■ Task goal ■
In the data below, how many lines include the word "Lewat"? Give only the number.
Material for this exercise below:
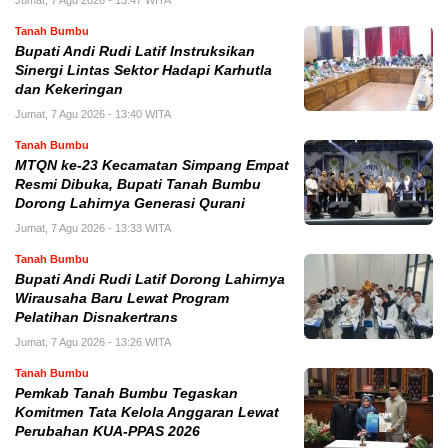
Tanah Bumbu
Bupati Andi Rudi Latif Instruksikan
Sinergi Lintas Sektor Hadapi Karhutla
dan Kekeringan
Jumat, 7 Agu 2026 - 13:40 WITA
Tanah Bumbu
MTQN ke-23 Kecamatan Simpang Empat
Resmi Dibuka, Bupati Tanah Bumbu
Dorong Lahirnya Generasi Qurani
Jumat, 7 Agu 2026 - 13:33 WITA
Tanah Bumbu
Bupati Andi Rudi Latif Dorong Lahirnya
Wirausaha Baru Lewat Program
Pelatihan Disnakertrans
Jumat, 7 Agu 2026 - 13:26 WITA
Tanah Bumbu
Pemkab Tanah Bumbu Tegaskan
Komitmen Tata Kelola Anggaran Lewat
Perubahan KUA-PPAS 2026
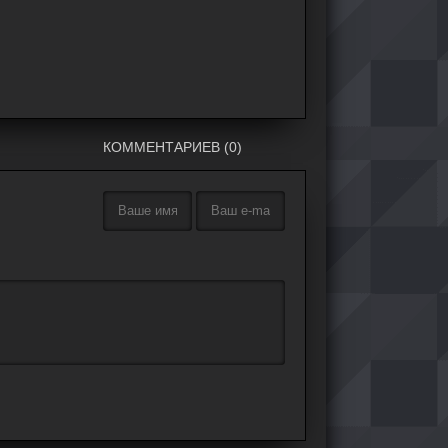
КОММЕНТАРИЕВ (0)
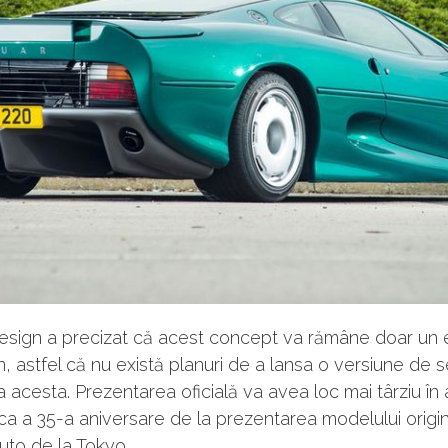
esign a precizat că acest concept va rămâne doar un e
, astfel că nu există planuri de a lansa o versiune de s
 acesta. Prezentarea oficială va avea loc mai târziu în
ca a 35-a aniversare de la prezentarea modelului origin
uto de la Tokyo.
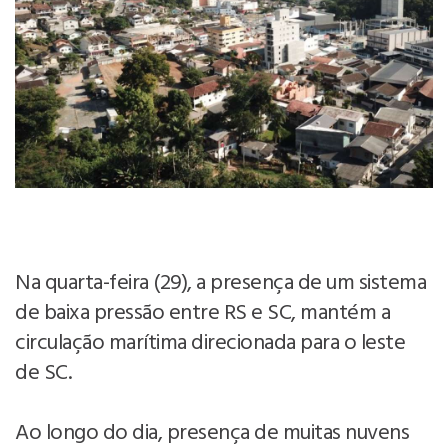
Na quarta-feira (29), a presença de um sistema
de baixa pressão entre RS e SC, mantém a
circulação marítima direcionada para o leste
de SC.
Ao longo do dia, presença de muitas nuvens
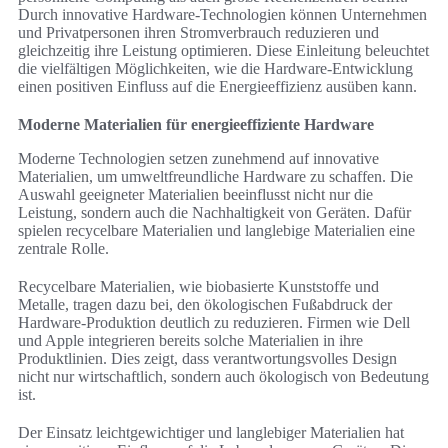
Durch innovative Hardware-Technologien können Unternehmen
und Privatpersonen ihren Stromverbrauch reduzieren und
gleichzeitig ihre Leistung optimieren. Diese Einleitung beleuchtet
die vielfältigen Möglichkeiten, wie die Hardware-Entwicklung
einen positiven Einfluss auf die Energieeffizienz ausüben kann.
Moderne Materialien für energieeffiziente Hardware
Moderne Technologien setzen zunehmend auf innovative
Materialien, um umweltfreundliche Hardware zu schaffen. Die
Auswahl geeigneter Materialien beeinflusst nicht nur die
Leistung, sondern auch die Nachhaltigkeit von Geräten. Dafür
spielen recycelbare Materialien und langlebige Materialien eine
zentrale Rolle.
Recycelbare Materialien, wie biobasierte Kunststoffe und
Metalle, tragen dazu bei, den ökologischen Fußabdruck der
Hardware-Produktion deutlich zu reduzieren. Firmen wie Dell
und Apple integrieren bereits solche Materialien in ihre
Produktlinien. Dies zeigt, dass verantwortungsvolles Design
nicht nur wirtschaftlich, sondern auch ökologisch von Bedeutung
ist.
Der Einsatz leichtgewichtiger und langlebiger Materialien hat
End of Material for this exercise.
■ Solution ■
2